QUI DOVE CADONO LE EMOZIONI

«WHEN THE BEATING OF YOUR HEART
ECHOES THE BEATING OF THE DRUMS
THERE IS A LIFE ABOUT  TO START
WHEN TOMORROW COMES.»

Opening ad ampissimo respiro e magniloquenza anche nella terribilità del suo ergersi a rappresentazione dell’arrancare di un intero ceto, spostati derelitti che si agitano tra legno e bandiere stracciate; pare un momento catapultato da uno squarcio di tela tonitruante e furiosa di Delacroix. E chiusura che incide e staglia i protagonisti a mo’ di altorilievo, disposti verso l’orizzonte, incontro ai posteri e alla speranza delle nuove generazioni, fisicamente ancora fermi a metà strada ma spiritualmente già oltre gli sche(r)mi.

Sono le uniche vedute di massa en plein air che Les Miserables si concede: nel restante arco di tempo è unicamente percorso da singoli e minimali paesaggi interiori, primi e primissimi piani, compatti e rigorosamente inchiodati l’uno dopo (e al)l’altro, a forgiare una coralità continuativa e capillare.
Un’opera lirica sotterraneamente tellurica nella sua fissa coesione di volti e parole, i cui personaggi si danno il cambio su e giù da una giostra canora in presa diretta che li porta uno per uno sotto un fascio di luce denudante, ad accendere le sbavature e impreziosirne le imperfezioni stilistiche, sovrimprendendo visivamente l’umanità; un tour de force divistico che ben intreccia la beltà estetica allo sforzo propagantesi dalle corde vocali e le pieghe degli occhi, come nel caso del crudissimo esploderci contro anima e corpo della Hathaway.

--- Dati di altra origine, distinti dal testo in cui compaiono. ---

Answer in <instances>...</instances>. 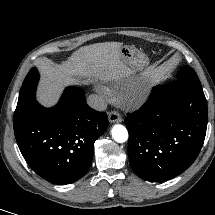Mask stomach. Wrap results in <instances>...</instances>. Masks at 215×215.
Here are the masks:
<instances>
[{
	"instance_id": "0dacf381",
	"label": "stomach",
	"mask_w": 215,
	"mask_h": 215,
	"mask_svg": "<svg viewBox=\"0 0 215 215\" xmlns=\"http://www.w3.org/2000/svg\"><path fill=\"white\" fill-rule=\"evenodd\" d=\"M120 55L121 60L128 65L133 72L141 71L149 65L147 56L133 46H122Z\"/></svg>"
}]
</instances>
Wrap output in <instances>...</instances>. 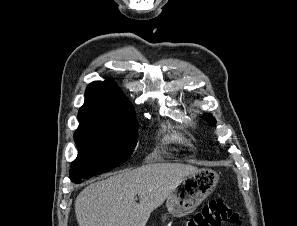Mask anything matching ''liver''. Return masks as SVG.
Masks as SVG:
<instances>
[{
  "label": "liver",
  "mask_w": 297,
  "mask_h": 226,
  "mask_svg": "<svg viewBox=\"0 0 297 226\" xmlns=\"http://www.w3.org/2000/svg\"><path fill=\"white\" fill-rule=\"evenodd\" d=\"M197 171L191 165L151 163L91 183L75 201L78 225L145 226L176 185Z\"/></svg>",
  "instance_id": "obj_1"
}]
</instances>
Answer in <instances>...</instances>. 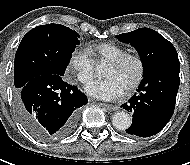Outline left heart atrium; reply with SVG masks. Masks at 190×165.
<instances>
[{
	"label": "left heart atrium",
	"mask_w": 190,
	"mask_h": 165,
	"mask_svg": "<svg viewBox=\"0 0 190 165\" xmlns=\"http://www.w3.org/2000/svg\"><path fill=\"white\" fill-rule=\"evenodd\" d=\"M85 90L92 97L113 100L121 96L125 89L115 78H106L89 84Z\"/></svg>",
	"instance_id": "obj_1"
}]
</instances>
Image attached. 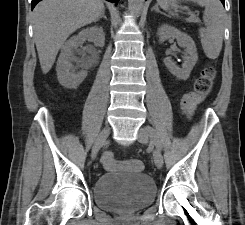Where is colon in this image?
<instances>
[{
  "instance_id": "5ec220e1",
  "label": "colon",
  "mask_w": 245,
  "mask_h": 225,
  "mask_svg": "<svg viewBox=\"0 0 245 225\" xmlns=\"http://www.w3.org/2000/svg\"><path fill=\"white\" fill-rule=\"evenodd\" d=\"M215 79V69L210 66H206L202 69L199 77L196 79L193 90L183 95L181 102L182 111L187 118L192 117L196 106L210 94ZM101 164L105 170H113L118 167H125L134 172H141L144 169V165L140 160L133 159L117 161L110 152H106L102 156Z\"/></svg>"
}]
</instances>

I miserabili di Hugo, opera riassuntiva di un secolo e delle pulsioni interne e identitarie di una classe sociale in emersione, abbecedario di ascesa e caduta di un uomo e cartina di tornasole sociopolitica di un’epoca, opera passata poi al vaglio di un musical esplosivo e trascinante, ritornando al cinema si scompone in atti individuali, riassunto fluviale di un sentire collettivo. Erompendo da ogni fremito e sospiro degli interpreti e cedendogli da capo a gola la scena, a sorpresa Tom Hooper riesce finalmente a parlare per immagini, a distillare il ruzzolar di note nel punto in cui vi si frappone l’emozione, con il giusto dosaggio ed equilibrio: il vicolo scuro diventa parete inconscia e grotta di un mostro esterno ed interno per Fantine, il muro ripido e sottile su cui avanza a fatica il frastornato Javert (Crowe, dall’ugola, soprattutto all’inizio, francamente imbarazzante) per la prima volta in bilico tra la retta via che il suo ruolo gli propugna e le sconvolgenti rapide che lo attirano al di sotto dopo lo scombussolante gesto di pietà di Valjean.
E il tocco si fa poi lieve quanto la pioggia quando a little fall of rain basta per un ultimo sfiorire/sfiorarsi d’amore, o gli empty chairs and empty tables fanno sanguinare lo sconforto di un’alba vuota sulle spalle impotenti del bonapartiano Marcus. Hooper frena dunque il suo impulso d’imposizione registica sbilenca fagocitante e (im)bizzar(rit)a con cui aveva un(i)to i puntini logici del Discorso del re, qui preposto al servizio degli attori senza perdere di misura né di personalità.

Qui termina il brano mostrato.